Problem description - Filter the listing below, keeping every line that holds "Sheet".

*** Extracted data Section Begins ***

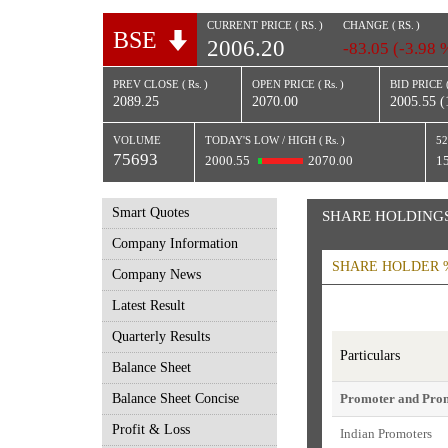
CURRENT PRICE (
RS.
)
CHANGE (
RS.
)
BSE
2006.20
-83.05 (-3.98 
PREV CLOSE (
Rs.
)
OPEN PRICE (
Rs.
)
BID PRICE 
2089.25
2070.00
2005.55 (
VOLUME
TODAY'S LOW / HIGH (
Rs.
)
52
75693
2000.55
2070.00
1
Smart Quotes
SHARE HOLDING
Company Information
SHARE HOLDER 
Company News
Latest Result
Quarterly Results
Particulars
Balance Sheet
Balance Sheet Concise
Promoter and Pro
Profit & Loss
Indian Promoters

*** Extracted data Section Ends ***

Exercise response -
Balance Sheet
Balance Sheet Concise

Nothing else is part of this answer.